Thursday, September 25, 2014

Musical Paleography

One of the most treasured books in my library is one that was given to me many years ago by an old friend. It was originally published in 1942 and is still in print. The book is The Notation of Polyphonic Music 900 - 1600 by Willi Apel and it covers the whole period of the development of musical notation from the first struggling efforts to figure out how to notate more than one voice (the "polyphonic" part) up until the final elements were discovered enabling the easy notation of rhythms, complete by around 1600.

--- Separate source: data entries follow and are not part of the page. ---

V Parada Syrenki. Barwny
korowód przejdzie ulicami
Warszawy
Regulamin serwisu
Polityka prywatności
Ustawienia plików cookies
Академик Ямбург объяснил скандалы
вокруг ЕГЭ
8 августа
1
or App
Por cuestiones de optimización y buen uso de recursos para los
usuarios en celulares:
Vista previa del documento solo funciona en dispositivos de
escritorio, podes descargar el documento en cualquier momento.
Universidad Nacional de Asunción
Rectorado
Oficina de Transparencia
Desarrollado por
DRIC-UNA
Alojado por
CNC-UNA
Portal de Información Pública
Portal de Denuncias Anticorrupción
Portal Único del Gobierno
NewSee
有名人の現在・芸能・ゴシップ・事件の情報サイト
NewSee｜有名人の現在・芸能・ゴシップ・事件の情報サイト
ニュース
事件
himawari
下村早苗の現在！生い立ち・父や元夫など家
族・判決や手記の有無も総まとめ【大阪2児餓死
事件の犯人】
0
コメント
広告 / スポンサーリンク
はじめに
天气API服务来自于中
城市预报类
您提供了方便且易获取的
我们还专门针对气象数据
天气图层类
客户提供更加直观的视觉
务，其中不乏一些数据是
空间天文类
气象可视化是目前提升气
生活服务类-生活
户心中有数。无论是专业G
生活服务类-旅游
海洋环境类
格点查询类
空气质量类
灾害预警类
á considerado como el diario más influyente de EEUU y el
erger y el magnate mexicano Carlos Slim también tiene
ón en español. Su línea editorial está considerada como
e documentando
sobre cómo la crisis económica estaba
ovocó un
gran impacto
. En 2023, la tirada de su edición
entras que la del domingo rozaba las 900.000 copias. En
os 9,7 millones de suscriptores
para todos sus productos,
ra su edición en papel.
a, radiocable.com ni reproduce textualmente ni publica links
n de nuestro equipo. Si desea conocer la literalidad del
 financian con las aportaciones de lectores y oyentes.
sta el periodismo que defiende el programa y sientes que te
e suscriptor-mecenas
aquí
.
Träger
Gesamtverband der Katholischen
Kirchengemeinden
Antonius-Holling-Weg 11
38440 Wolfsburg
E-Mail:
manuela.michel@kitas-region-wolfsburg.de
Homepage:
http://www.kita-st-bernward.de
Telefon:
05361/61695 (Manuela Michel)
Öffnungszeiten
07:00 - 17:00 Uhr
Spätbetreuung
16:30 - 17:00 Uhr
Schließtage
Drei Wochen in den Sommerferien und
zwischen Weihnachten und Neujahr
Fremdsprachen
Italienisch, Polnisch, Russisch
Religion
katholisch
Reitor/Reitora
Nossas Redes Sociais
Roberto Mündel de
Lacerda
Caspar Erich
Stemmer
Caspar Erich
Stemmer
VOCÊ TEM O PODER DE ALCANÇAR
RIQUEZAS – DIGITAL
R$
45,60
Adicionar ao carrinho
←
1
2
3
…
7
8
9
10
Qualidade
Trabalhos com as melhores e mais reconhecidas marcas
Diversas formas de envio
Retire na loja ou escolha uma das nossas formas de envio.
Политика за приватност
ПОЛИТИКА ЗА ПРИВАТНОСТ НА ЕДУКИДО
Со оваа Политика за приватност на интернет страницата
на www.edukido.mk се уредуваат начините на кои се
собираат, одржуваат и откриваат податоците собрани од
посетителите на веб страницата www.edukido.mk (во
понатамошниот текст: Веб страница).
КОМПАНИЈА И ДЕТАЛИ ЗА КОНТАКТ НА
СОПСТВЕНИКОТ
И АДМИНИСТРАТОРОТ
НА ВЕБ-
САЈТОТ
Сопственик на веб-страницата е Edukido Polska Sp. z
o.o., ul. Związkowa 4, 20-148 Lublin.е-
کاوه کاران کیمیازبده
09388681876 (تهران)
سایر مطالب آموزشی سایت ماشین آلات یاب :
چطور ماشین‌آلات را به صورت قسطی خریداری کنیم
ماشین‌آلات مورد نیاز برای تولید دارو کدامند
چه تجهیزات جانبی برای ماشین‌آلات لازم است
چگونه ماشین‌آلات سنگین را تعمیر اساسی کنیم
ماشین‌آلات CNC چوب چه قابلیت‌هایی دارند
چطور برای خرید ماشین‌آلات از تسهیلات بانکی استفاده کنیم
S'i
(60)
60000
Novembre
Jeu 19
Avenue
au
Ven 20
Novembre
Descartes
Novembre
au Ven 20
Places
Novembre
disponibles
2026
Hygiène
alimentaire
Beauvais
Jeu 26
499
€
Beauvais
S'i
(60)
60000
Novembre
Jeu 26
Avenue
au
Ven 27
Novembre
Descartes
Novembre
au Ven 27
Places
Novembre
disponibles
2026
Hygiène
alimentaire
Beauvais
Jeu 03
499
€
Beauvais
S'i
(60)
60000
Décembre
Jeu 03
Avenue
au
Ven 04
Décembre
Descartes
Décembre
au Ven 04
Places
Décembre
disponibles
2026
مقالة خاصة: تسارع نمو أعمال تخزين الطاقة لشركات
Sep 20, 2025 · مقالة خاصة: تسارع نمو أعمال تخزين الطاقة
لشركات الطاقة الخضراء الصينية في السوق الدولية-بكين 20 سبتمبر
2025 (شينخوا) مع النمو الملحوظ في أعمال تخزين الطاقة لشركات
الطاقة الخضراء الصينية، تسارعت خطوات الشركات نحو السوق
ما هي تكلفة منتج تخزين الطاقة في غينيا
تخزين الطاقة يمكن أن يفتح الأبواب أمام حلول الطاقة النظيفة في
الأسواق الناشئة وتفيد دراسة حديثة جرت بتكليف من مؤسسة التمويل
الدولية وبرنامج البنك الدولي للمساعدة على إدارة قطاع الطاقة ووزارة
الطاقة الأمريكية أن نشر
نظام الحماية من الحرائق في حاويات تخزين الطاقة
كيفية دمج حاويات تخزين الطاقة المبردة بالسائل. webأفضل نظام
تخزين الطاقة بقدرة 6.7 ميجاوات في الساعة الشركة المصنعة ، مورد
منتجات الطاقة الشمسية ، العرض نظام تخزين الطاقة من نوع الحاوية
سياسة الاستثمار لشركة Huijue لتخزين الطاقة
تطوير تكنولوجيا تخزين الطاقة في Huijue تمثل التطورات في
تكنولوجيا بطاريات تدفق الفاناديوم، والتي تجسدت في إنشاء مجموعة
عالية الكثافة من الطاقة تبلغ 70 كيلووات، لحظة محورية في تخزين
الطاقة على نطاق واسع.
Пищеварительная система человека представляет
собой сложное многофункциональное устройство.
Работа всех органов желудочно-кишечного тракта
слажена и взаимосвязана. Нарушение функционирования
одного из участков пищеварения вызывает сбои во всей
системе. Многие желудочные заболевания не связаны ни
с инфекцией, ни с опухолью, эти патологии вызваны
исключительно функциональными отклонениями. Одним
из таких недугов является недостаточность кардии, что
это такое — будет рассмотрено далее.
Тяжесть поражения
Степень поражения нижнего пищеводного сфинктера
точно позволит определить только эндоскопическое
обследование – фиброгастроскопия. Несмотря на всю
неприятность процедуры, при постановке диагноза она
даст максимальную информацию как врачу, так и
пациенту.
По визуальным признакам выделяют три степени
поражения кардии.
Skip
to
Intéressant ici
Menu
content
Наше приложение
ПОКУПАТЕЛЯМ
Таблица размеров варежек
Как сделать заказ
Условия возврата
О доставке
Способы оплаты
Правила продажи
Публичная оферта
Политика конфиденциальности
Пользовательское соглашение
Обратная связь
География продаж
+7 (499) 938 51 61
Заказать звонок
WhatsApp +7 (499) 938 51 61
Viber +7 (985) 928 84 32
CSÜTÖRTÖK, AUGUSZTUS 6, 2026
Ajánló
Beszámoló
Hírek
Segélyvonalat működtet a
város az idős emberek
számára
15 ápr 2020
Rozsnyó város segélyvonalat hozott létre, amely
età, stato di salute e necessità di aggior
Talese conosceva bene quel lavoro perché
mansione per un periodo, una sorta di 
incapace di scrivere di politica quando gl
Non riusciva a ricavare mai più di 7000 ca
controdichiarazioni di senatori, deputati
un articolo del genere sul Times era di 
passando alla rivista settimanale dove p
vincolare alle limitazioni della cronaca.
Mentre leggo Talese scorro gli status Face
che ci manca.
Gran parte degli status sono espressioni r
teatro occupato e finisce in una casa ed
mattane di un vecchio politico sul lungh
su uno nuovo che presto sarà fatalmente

Paleography refers to the study of all forms of ancient and historical writing, of which musical notation is, to my mind, one of the most interesting. Imagine the problem: here you are faced with the problem of keeping an accurate record of, say, the unaccompanied plainchant of the monks, and all of a sudden they start adding voices and creating complicated music. And all you have had to work with were some little wiggly lines and dots that probably originally were nothing more than accents and punctuation marks accompanying ordinary writing. After some early and very ambiguous examples from the 9th century, one of the earliest notations that is clear enough for us to transcribe into modern notation is an example from the Abbey of Saint Martial in Limoges. The manuscript shown below is a two-part piece of music, an organum, written in Aquitanian neumes. The staff lines are just scratched in the parchment and have been drawn in so they can be visible in the facsimile:


The text is "Viderunt omnes", a Christmas gradual. Here is what it looks like in modern notation:


As you can see, while we can be fairly clear about what the actual pitches are, the rhythms are anyone's guess because the original notation does not show any rhythmic values. Figuring out how to do that took the next few hundred years! One of the early attempts at a solution was the idea of rhythmic "modes"--basically small cells of various combinations of long and short note values. Here is a sample of what that kind of notation looked like. This is a piece that I studied in a paleography course and you can see some of my faint pencil notes on the scan showing what lines are what notes and where the rhythmic modes start. I have also numbered the iterations of the modes:


And here is how the beginning looks in transcription:


Just to show you how complex some of the notation systems were, here is a piece by Jacopinus Selesses that uses white (meaning hollow notes), black (meaning filled in notes) and red (meaning colored red) notation:



All these examples are from the Apel book, still the most thorough treatment even now, though there is certainly a lot of recent research on the problems.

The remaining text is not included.